## Using reduction variables on the GPU: arrayfun or other options

### D. Plotnick (view profile)

on 24 Sep 2018
Latest activity Commented on by D. Plotnick

on 5 Dec 2018

### Joss Knight (view profile)

Hello all,
I am trying to figure out whether/how to use a reduction variable as the output of an arrayfun performed on the GPU. The basic problem is something of the form.
x = zeros(bigNumber,1);
for i = 1:I
x = x + f(i,argin);
end
where bigNumber makes x a large vector, f is some function, and argin are the arguments of that function. Now, using parfor, I can actually run this on the cpu in a manner where x is a reduction variable. However, I want to be able to run this on the GPU. Normally I would do something like:
function x = mainFun()
x = gpuArray.zeros(bigNumber,1);
v = arrayfun(@(i) loopedFun(gpuArray(i),args), 1:N,'UniformOutput',false)
v = sum(cat(2,v{:}),2);
x = x + v
end
function v = loopedFun(i,args)
v = someFunction(i,args);
end
This typically works, but since we are creating a [bigNumber,N] matrix in the intermediate stage this can rapidly fill up memory and become a huge computational burden in concatenation and summation stage. It should be far more efficient if I can initialize x as a reduction variable, and allow arrayfun to write to it in the same OOp independent manner that parfor would. However, I cannot find any examples of this type of operation. SO:
• Is using reduction variables possible on the gpu, using something like arrayfun,cellfun, etc.?
• What is the syntax, if it is?

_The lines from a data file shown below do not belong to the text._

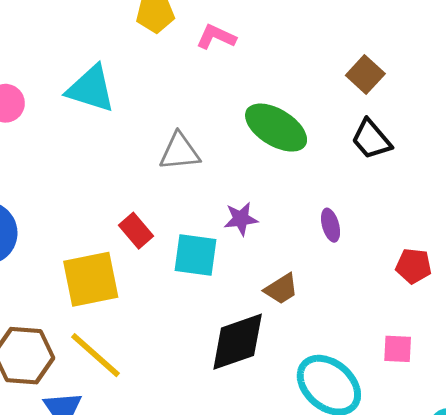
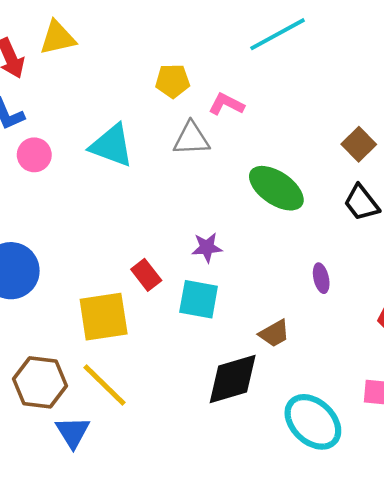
gray triangle: (180, 152) -> (191, 139), moved
purple star: (241, 219) -> (207, 247), moved

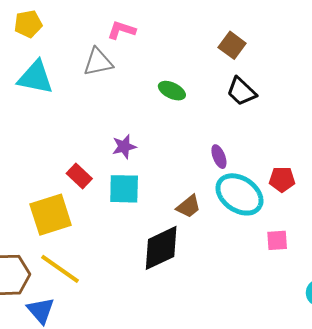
yellow pentagon: (173, 81) -> (28, 24), moved
green ellipse: (276, 188) -> (172, 91), size x0.6
cyan ellipse: (313, 422) -> (239, 194), moved

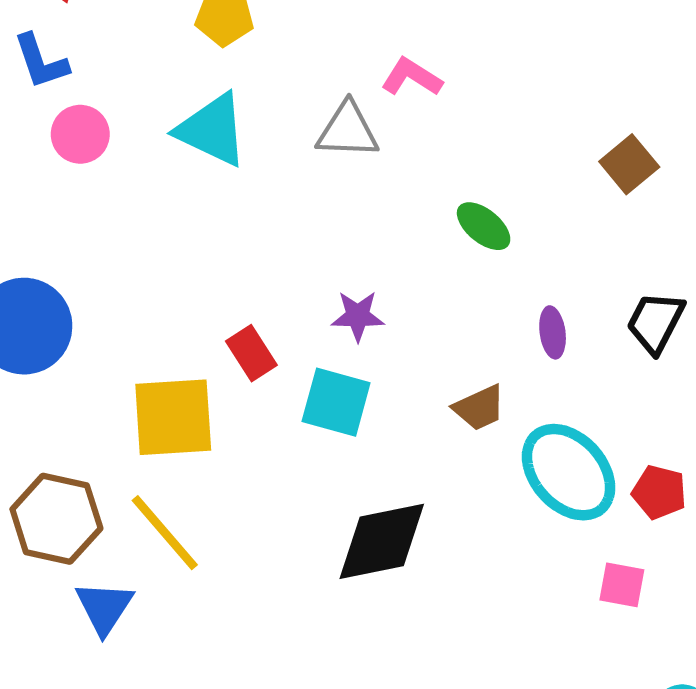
black trapezoid: (241, 91) -> (655, 322), moved, turned 60
purple ellipse: (219, 157) -> (553, 332), moved
red pentagon: (282, 179) -> (659, 492), moved
brown trapezoid: (189, 206) -> (479, 408), moved

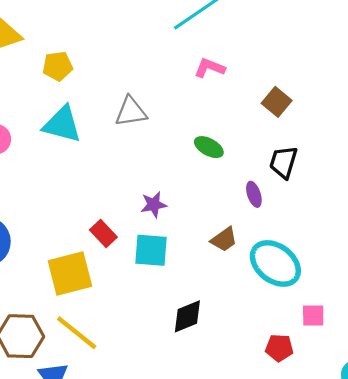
pink L-shape: (412, 77) -> (210, 68), moved
black trapezoid: (655, 322) -> (283, 162), moved
red pentagon: (659, 492) -> (279, 348), moved
black diamond: (382, 541) -> (187, 316), size x0.7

Reduction variables in parfor are pretty sensitive to syntax.
Thanks, -Dan

2018 年 9 月 25 日

### Joss Knight (view profile)

2018 年 12 月 4 日
採用された回答

I suppose it depends on what f is, is it a scalar operation for each element of x? If so you can move your loop over I inside your arrayfun function and, as long as bigNumber is suitably large, the GPU will do a great job.
function a = nMyFunc(a, j)
for i = 1:I
a = a + f(i, j, argin);
end
end
x = gpuArray.zeros(bigNumber,1);
x = arrayfun(@nMyFunc, x, (1:bigNumber)');
j identifies which element of x is being processed.
If f is a vector operation then you need to inspect it to see what you can do to vectorize it.
The only other thing that comes to mind is, if you're willing to write your own CUDA kernel, you could use atomic operations to accumulate into x as a large bigNumber-by-I kernel.

D. Plotnick

### D. Plotnick (view profile)

2018 年 12 月 3 日
With regards to your above answer, I thought Matlab did not have an equivalent to +=. A similar version of the above code returns the error:
"a" was previously used as a variable, conflicting with its use here as the name of a function or command.
Joss Knight

### Joss Knight (view profile)

2018 年 12 月 4 日
Yes, I was being lax with my code. I'll correct it.
D. Plotnick

### D. Plotnick (view profile)

2018 年 12 月 5 日
Thanks. I thought I might be missing something key for a minute there.